Hudson grimaced. “I don’t know. She picked the fight with me. I told the cops—McNally—the same thing then. Jessie was edgy and distracted, and she wanted to fight. You all heard most of it. When we went to my place, it was more of the same.”
“She thought there was another girl in your life,” Tamara guessed.
“She was sixteen,” Hudson said. “She thought a lot of things.”
“Maybe there was someone else?” Evangeline suggested.
“McNally thought you might have killed her,” Scott reminded Hudson. He grabbed a bottle of red wine and Becca watched the liquid fill his glass, glinting bloodlike under the hanging lights. “Wasn’t his theory that you killed her after you found out she was sleeping with…someone else?”

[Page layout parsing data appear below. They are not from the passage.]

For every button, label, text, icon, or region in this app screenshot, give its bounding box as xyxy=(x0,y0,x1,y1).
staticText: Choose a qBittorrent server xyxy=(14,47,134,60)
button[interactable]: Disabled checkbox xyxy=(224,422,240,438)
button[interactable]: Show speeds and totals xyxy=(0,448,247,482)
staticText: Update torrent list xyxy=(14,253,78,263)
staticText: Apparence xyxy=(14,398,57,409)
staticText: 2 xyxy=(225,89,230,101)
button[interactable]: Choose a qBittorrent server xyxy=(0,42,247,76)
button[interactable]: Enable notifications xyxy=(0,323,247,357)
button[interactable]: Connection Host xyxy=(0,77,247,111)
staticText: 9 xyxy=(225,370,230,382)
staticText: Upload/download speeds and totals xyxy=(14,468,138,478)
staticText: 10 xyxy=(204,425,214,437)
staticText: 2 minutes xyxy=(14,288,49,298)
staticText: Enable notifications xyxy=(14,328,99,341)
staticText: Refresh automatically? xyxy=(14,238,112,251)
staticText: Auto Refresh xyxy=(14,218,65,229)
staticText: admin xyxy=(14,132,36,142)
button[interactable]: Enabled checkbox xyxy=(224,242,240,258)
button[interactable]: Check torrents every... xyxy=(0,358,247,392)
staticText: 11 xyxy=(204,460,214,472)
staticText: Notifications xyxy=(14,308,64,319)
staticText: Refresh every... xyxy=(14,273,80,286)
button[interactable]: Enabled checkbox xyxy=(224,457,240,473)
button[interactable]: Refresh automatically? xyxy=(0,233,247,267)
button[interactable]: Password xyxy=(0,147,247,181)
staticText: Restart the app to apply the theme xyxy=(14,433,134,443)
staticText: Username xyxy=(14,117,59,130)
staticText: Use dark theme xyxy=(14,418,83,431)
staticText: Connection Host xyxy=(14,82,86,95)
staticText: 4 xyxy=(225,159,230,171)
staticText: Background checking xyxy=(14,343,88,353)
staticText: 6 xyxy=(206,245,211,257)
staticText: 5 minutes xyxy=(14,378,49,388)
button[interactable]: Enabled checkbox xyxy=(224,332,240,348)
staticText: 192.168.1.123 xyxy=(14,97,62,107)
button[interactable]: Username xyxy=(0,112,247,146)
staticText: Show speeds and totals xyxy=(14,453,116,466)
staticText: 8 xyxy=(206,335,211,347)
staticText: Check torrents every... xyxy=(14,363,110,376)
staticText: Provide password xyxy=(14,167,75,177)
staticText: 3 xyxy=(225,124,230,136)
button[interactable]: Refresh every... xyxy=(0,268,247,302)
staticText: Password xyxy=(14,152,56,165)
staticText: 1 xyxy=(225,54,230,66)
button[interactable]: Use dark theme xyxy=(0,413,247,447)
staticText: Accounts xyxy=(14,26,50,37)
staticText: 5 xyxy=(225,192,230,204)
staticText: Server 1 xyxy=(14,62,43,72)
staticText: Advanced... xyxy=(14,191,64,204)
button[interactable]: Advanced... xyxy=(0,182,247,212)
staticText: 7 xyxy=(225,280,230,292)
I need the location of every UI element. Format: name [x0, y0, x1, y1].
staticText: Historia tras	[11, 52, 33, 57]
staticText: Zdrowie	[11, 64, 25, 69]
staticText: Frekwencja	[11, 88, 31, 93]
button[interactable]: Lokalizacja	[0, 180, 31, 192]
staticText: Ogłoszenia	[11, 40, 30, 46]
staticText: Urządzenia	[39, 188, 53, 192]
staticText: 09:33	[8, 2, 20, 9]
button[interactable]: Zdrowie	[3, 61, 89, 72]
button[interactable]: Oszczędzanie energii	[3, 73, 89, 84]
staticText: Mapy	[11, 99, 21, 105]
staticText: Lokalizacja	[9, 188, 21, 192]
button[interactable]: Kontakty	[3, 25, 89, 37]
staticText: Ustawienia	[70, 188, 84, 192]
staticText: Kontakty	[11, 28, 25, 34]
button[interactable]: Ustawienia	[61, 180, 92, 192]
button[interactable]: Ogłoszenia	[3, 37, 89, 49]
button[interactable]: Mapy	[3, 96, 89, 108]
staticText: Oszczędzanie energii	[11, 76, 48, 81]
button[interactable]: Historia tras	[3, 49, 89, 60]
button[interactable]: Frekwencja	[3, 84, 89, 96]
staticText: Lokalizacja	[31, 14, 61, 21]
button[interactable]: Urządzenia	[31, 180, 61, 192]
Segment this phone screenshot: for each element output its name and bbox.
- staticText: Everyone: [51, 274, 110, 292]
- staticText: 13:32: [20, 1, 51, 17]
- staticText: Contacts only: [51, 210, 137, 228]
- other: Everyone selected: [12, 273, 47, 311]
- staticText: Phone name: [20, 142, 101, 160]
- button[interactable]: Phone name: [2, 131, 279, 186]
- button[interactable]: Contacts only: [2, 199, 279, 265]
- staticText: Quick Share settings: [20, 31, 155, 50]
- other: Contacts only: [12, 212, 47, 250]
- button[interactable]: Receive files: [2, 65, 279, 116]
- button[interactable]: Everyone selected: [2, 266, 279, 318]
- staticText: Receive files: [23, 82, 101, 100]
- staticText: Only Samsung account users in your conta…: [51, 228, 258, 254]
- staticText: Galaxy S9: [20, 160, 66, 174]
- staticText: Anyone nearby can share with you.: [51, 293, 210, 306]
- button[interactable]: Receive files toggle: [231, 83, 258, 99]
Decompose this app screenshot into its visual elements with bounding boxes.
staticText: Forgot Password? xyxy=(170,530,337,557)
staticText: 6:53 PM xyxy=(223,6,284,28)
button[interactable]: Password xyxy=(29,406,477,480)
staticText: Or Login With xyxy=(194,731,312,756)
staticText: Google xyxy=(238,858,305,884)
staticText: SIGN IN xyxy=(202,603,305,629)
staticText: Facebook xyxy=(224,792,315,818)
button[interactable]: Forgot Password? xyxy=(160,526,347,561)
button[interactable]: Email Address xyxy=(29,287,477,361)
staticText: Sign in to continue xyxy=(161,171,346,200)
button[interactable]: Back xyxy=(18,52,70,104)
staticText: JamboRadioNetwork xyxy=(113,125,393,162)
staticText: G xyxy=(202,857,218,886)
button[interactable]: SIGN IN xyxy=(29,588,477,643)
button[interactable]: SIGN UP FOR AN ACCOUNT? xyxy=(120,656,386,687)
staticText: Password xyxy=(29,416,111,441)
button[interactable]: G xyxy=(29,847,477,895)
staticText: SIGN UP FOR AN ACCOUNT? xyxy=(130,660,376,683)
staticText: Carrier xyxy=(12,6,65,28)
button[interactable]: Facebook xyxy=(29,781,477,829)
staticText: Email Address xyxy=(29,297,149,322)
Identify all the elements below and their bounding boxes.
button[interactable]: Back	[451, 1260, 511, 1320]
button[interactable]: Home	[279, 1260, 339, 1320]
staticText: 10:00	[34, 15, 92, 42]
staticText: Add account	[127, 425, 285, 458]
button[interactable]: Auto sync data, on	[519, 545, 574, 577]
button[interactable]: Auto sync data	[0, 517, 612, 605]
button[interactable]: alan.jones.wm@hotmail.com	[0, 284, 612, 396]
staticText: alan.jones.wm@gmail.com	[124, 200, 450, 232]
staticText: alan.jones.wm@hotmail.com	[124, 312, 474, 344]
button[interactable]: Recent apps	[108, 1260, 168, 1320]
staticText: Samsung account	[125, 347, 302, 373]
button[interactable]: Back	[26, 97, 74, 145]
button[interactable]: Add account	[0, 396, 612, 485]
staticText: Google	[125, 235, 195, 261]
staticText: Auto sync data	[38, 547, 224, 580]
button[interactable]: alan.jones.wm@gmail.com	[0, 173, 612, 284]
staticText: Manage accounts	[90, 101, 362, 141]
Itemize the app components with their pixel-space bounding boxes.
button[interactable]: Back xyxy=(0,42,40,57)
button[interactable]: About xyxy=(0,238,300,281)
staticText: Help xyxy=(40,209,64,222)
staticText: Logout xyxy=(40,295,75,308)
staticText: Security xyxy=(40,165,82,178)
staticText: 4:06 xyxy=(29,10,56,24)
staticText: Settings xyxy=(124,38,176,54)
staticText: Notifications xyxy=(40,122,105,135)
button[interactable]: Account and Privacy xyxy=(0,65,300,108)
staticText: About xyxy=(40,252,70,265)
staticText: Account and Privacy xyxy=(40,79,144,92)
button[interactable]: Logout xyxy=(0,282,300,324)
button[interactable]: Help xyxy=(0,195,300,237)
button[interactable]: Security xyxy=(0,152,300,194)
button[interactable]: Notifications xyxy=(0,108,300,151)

“McNally was obsessed, grasping at straws, trying to make a homicide out of a missing persons case, trying to pin it on one of us,” Hudson said, sounding sick to the back teeth of the whole thing. “God knows. Maybe it was a homicide.”
“And you think one of us did it?” Scott gazed at him belligerently.
“No.”
“But he thought you murdered her?” Renee asked her brother. “Now that I really don’t remember.”
“It wasn’t ruled a homicide,” Becca interjected. “They had no body.”
“But McNally had a hard-on about it,” Glenn interjected. “Hell, that guy was a head case.”
“And they’ve got a body now. Whether it’s Jessie’s or not, we’re going back through it again…” The Third said on a sigh.
“Well, I don’t think that’s Jessie. I think she just ran away. She said she was unhappy,” Evangeline reminded them. “And that she had to leave.”
“She said she had to leave?” Becca asked.
“Yeah, like she knew something.” Vangie swept back blond strands from her face. “She was like that, y’know? Like Tamara said. She knew things. She had some kind of ESP or whatever you want to call it. But it was weird. Creepy. When she said she had to leave, I believed her.”
“What exactly did she say?” Renee asked.
“She said ‘I’ve got to get out of here before something bad happens,’ or something like that.”
“You never told us that,” The Third said with mild reproof. “When we were all being grilled.”
“Well, it was something like that,” Evangeline declared, flushing. “She and Hudson weren’t getting along. Maybe that was it.”
All eyes turned to Hudson and he agreed, “Jessie had things on her mind.”
“Like what?” Scott asked.
“I don’t know. There was definitely something driving her.”
Renee looked at her brother and Becca got the sense she was calculating something, like whether to reveal some kind of information or keep it to herself. In the end, she said, “I’ve got some leads to follow. I’m heading to the beach. Maybe we should meet up again in a couple of weeks…”
“Let’s wait on that for a while,” The Third said. He was about to say something more but hesitated as a waiter slid through the door and picked up some of the dirty dishes, then slipped out again. Then he said, “You know McNally’s going to be back, hounding us.”
“No way. He’s gotta be retired by now.” Scott shook his head. “It’ll be someone else.”